EXERCISE DETAILS
The copy you give must match the lines from the top of the data through the line containing "mi vida desde que era adolescente." exactly, and it must hold no pictures.

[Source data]
╔══

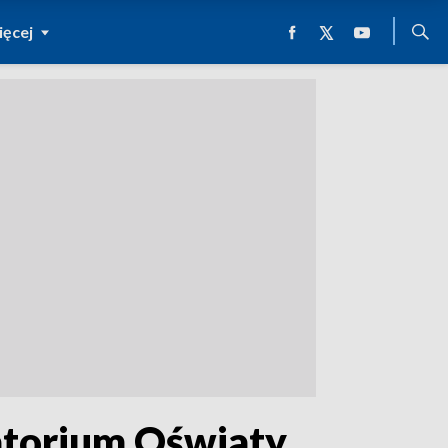
ęcej
atorium Oświaty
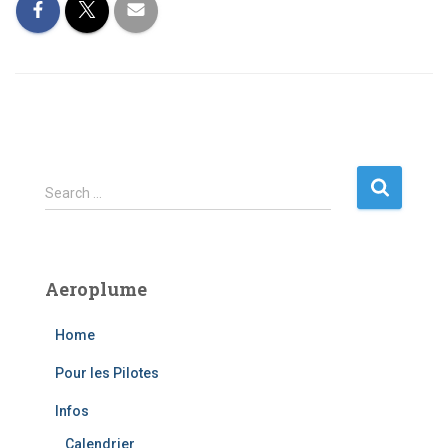
S
Search …
e
a
r
c
Aeroplume
h
f
Home
o
r
Pour les Pilotes
:
Infos
Calendrier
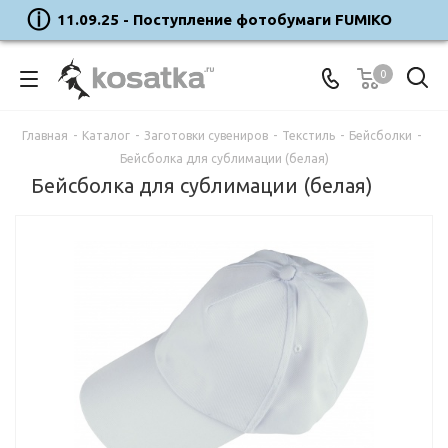
11.09.25 - Поступление фотобумаги FUMIKO
0
Главная
-
Каталог
-
Заготовки сувениров
-
Текстиль
-
Бейсболки
-
Бейсболка для сублимации (белая)
Бейсболка для сублимации (белая)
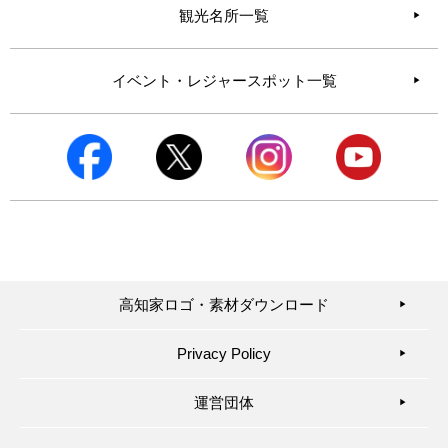
観光名所一覧
イベント・レジャースポット一覧
高知家ロゴ・素材ダウンロード
▶︎
Privacy Policy
▶︎
運営団体
▶︎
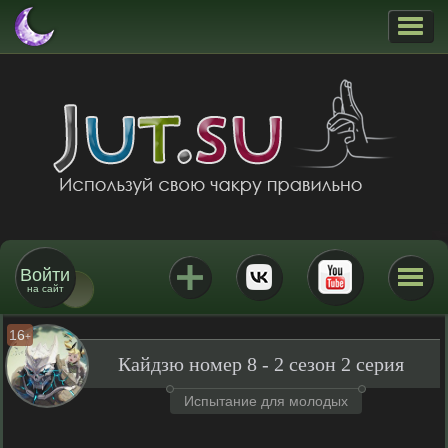
Войти
на сайт
16
+
Кайдзю номер 8 - 2 сезон 2 серия
Испытание для молодых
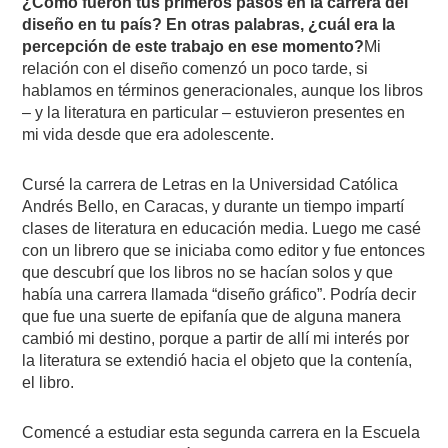
¿Cómo fueron tus primeros pasos en la carrera del
diseño en tu país? En otras palabras, ¿cuál era la
percepción de este trabajo en ese momento?
Mi
relación con el diseño comenzó un poco tarde, si
hablamos en términos generacionales, aunque los libros
– y la literatura en particular – estuvieron presentes en
mi vida desde que era adolescente.
Cursé la carrera de Letras en la Universidad Católica
Andrés Bello, en Caracas, y durante un tiempo impartí
clases de literatura en educación media. Luego me casé
con un librero que se iniciaba como editor y fue entonces
que descubrí que los libros no se hacían solos y que
había una carrera llamada “diseño gráfico”. Podría decir
que fue una suerte de epifanía que de alguna manera
cambió mi destino, porque a partir de allí mi interés por
la literatura se extendió hacia el objeto que la contenía,
el libro.
Comencé a estudiar esta segunda carrera en la Escuela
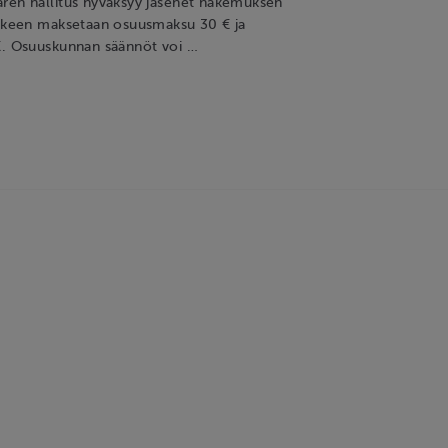
ren hallitus hyväksyy jäsenet hakemuksen
älkeen maksetaan osuusmaksu 30 € ja
€. Osuuskunnan säännöt voi …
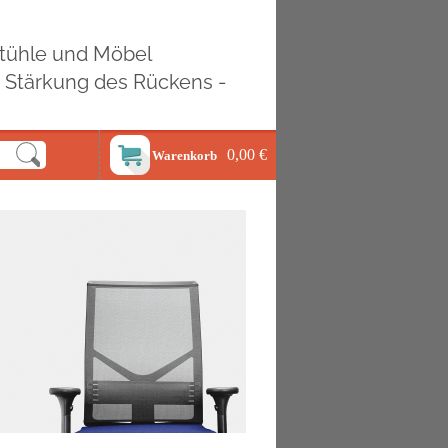
ostühle und Möbel
d Stärkung des Rückens -
0,00 €
Warenkorb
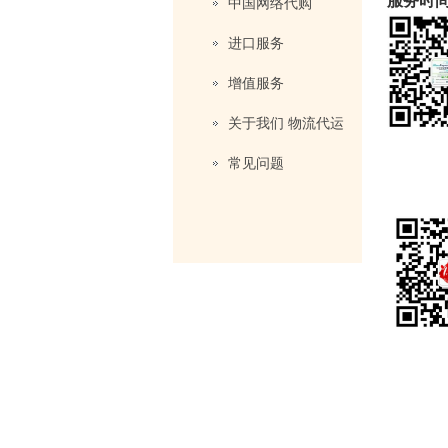
服务时间:
中国网络代购
进口服务
增值服务
关于我们 物流代运
常见问题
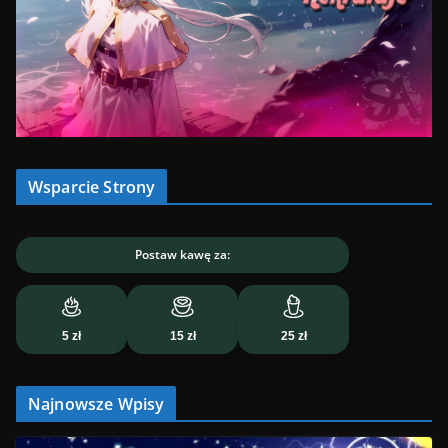
Wsparcie Strony
Postaw kawę za:
5 zł
15 zł
25 zł
Najnowsze Wpisy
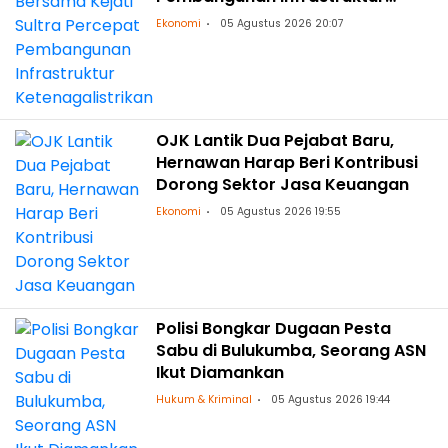
Ketenagalistrikan
Ekonomi
05 Agustus 2026 20:07
OJK Lantik Dua Pejabat Baru,
Hernawan Harap Beri Kontribusi
Dorong Sektor Jasa Keuangan
Ekonomi
05 Agustus 2026 19:55
Polisi Bongkar Dugaan Pesta
Sabu di Bulukumba, Seorang ASN
Ikut Diamankan
Hukum & Kriminal
05 Agustus 2026 19:44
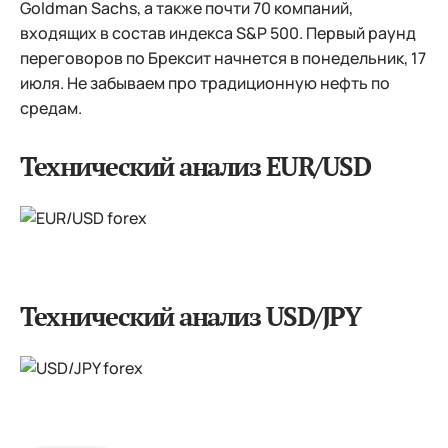
Goldman Sachs, а также почти 70 компаний,
входящих в состав индекса S&P 500. Первый раунд
переговоров по Брексит начнется в понедельник, 17
июля. Не забываем про традиционную нефть по
средам.
Технический анализ EUR/USD
Технический анализ USD/JPY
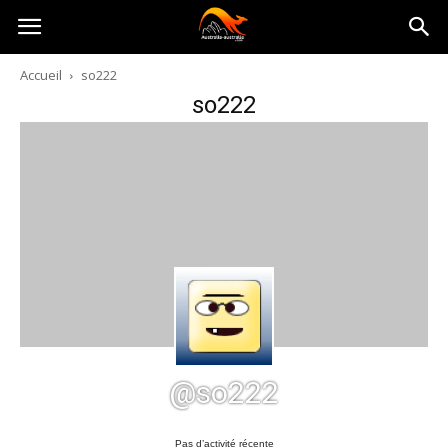
Australia-
Accueil
so222
so222
australie.com
@so222
Pas d’activité récente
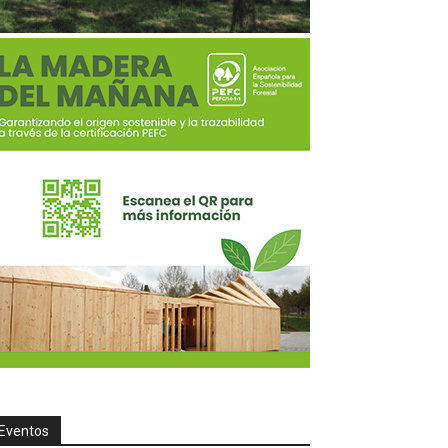
Eventos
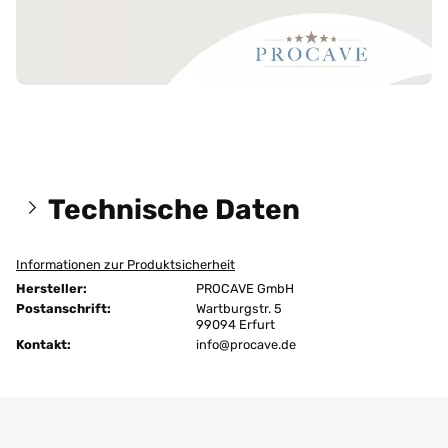
Technische Daten
Informationen zur Produktsicherheit
Größen:
190x200 cm
Hersteller:
PROCAVE GmbH
Höhe:
4 cm
Postanschrift:
Wartburgstr. 5
99094 Erfurt
Kontakt:
Ausführung:
info@procave.de
unversteppt
Bügeln:
nein
Chemische Reinigung:
ja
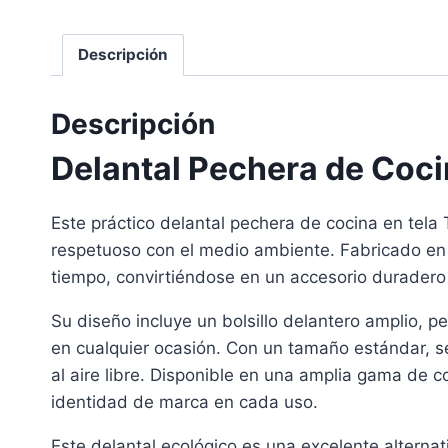
Descripción
Descripción
Delantal Pechera de Cocin
Este práctico delantal pechera de cocina en tel
respetuoso con el medio ambiente. Fabricado en 
tiempo, convirtiéndose en un accesorio duradero
Su diseño incluye un bolsillo delantero amplio, p
en cualquier ocasión. Con un tamaño estándar, se
al aire libre. Disponible en una amplia gama de co
identidad de marca en cada uso.
Este delantal ecológico es una excelente altern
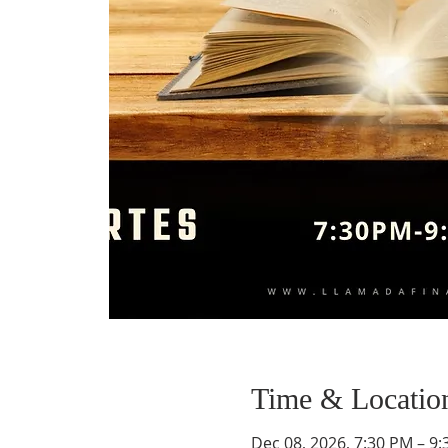
Time & Locatio
Dec 08, 2026, 7:30 PM – 9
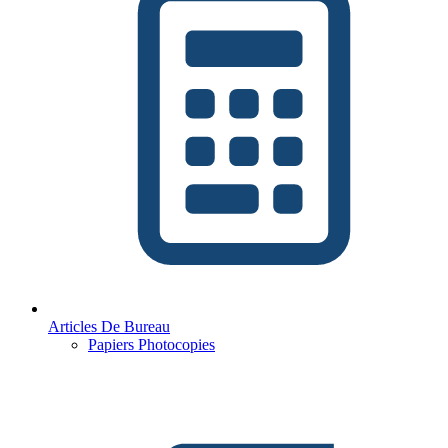
Articles De Bureau
Papiers Photocopies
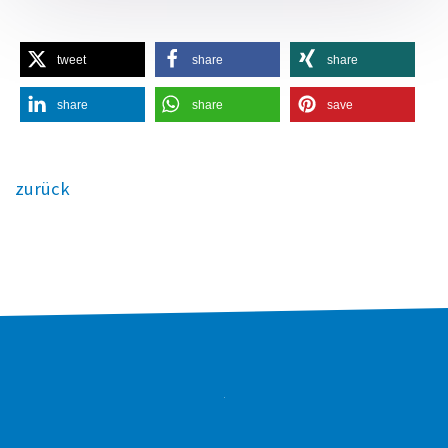
tweet
share
share
share
share
save
zurück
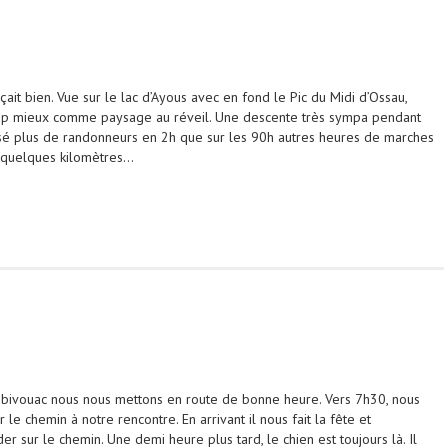
it bien. Vue sur le lac d’Ayous avec en fond le Pic du Midi d’Ossau,
coup mieux comme paysage au réveil. Une descente très sympa pendant
sé plus de randonneurs en 2h que sur les 90h autres heures de marches
 quelques kilomètres…
 bivouac nous nous mettons en route de bonne heure. Vers 7h30, nous
le chemin à notre rencontre. En arrivant il nous fait la fête et
 sur le chemin. Une demi heure plus tard, le chien est toujours là. Il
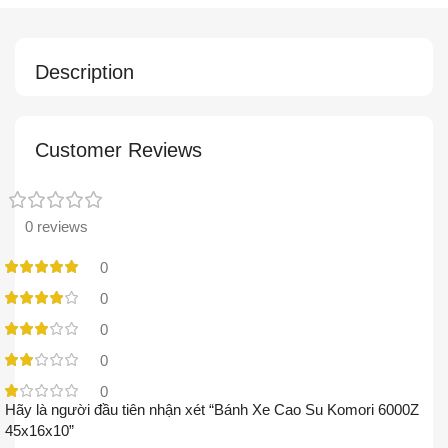
Description
Customer Reviews
0 reviews
0
0
0
0
0
Hãy là người đầu tiên nhận xét “Bánh Xe Cao Su Komori 6000Z
45x16x10”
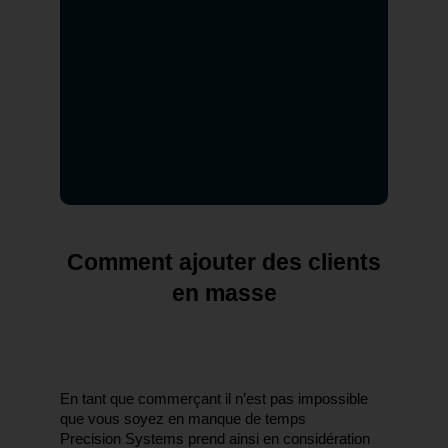
 Comment ajouter des clients 
en masse
En tant que commerçant il n’est pas impossible 
que vous soyez en manque de temps
Precision Systems prend ainsi en considération 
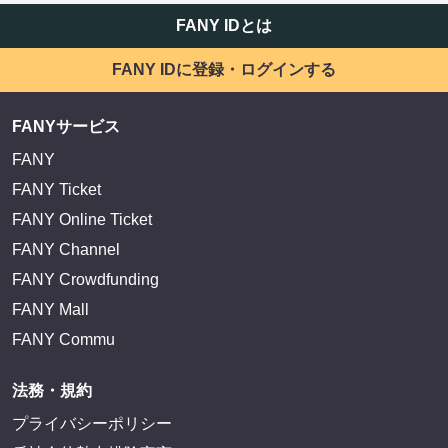
FANY IDとは
FANY IDに登録・ログインする
FANYサービス
FANY
FANY Ticket
FANY Online Ticket
FANY Channel
FANY Crowdfunding
FANY Mall
FANY Commu
法務・規約
プライバシーポリシー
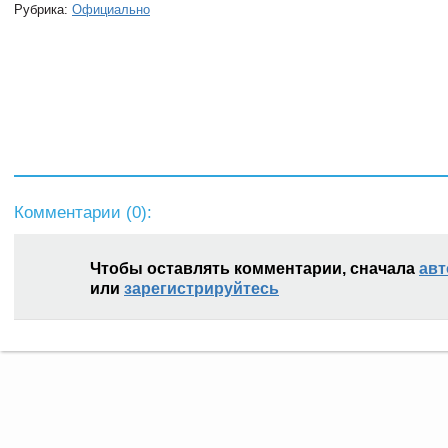
Рубрика:
Официально
Комментарии (
0
):
Чтобы оставлять комментарии, сначала
авт
или
зарегистрируйтесь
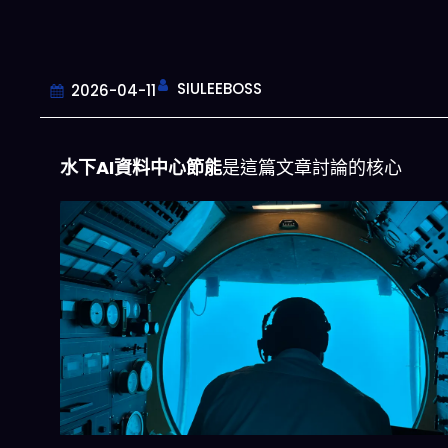
SIULEEBOSS
2026-04-11
水下AI資料中心節能
是這篇文章討論的核心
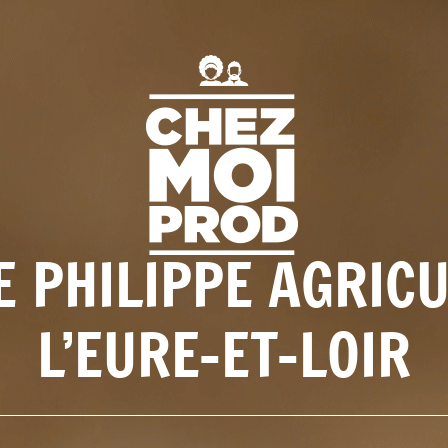
E PHILIPPE AGRIC
L’EURE-ET-LOIR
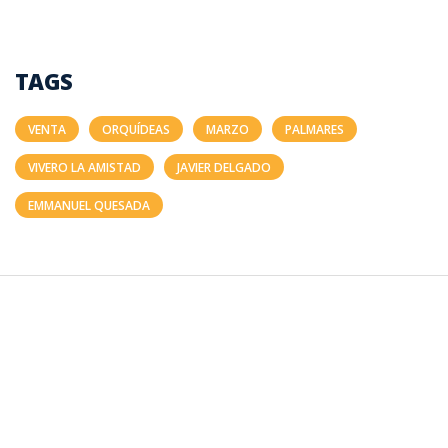
TAGS
VENTA
ORQUÍDEAS
MARZO
PALMARES
VIVERO LA AMISTAD
JAVIER DELGADO
EMMANUEL QUESADA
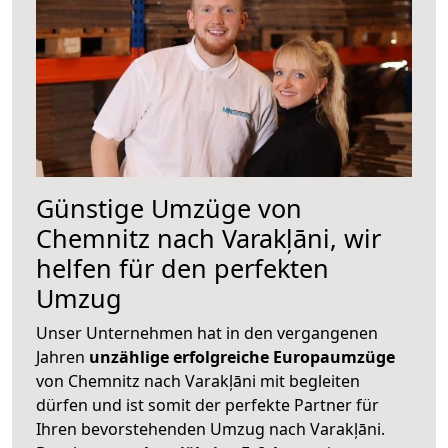
Günstige Umzüge von
Chemnitz nach Varakļāni, wir
helfen für den perfekten
Umzug
Unser Unternehmen hat in den vergangenen
Jahren
unzählige erfolgreiche Europaumzüge
von Chemnitz nach Varakļāni mit begleiten
dürfen und ist somit der perfekte Partner für
Ihren bevorstehenden Umzug nach Varakļāni.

╚══

YOUR SOLUTION
ęcej
atorium Oświaty
S
Search …
e
a
r
c
Aeroplume
h
f
Home
o
r
Pour les Pilotes
:
Infos
Calendrier
11.09.25 - Поступление фотобумаги FUMIKO
0
Главная
-
Каталог
-
Заготовки сувениров
-
Текстиль
-
Бейсболки
-
Бейсболка для сублимации (белая)
Бейсболка для сублимации (белая)
観光名所一覧
イベント・レジャースポット一覧
高知家ロゴ・素材ダウンロード
▶︎
Privacy Policy
▶︎
運営団体
▶︎
Войти
на сайт
16
+
Кайдзю номер 8 - 2 сезон 2 серия
Испытание для молодых
¿Cómo fueron tus primeros pasos en la carrera del
diseño en tu país? En otras palabras, ¿cuál era la
percepción de este trabajo en ese momento?
Mi
relación con el diseño comenzó un poco tarde, si
hablamos en términos generacionales, aunque los libros
– y la literatura en particular – estuvieron presentes en
mi vida desde que era adolescente.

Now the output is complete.